→ **Stored data entries**
---
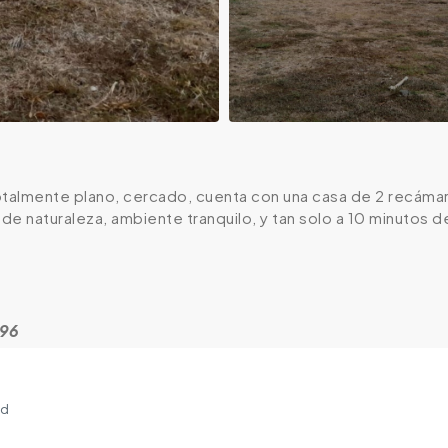
otalmente plano, cercado, cuenta con una casa de 2 recámara
 de naturaleza, ambiente tranquilo, y tan solo a 10 minuto
696
ad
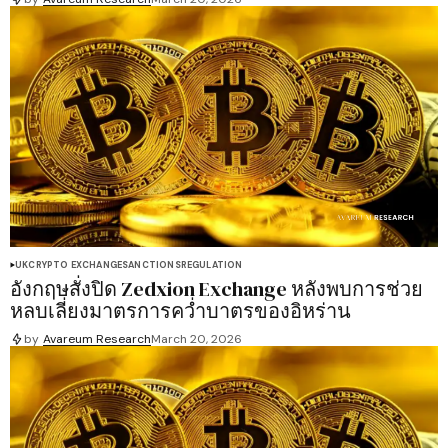
UK
CRYPTO EXCHANGE
SANCTIONS
REGULATION
อังกฤษสั่งปิด Zedxion Exchange หลังพบการช่วย
หลบเลี่ยงมาตรการคว่ำบาตรของอิหร่าน
by
Avareum Research
March 20, 2026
---
→ **DESCRIPTION OF THE TASK**
Each record above should be repeated exactly, please, without pictures.

→ **TASK RESULT**
otalmente plano, cercado, cuenta con una casa de 2 recámara
 de naturaleza, ambiente tranquilo, y tan solo a 10 minuto
696
ad
UK
CRYPTO EXCHANGE
SANCTIONS
REGULATION
อังกฤษสั่งปิด Zedxion Exchange หลังพบการช่วย
หลบเลี่ยงมาตรการคว่ำบาตรของอิหร่าน
by
Avareum Research
March 20, 2026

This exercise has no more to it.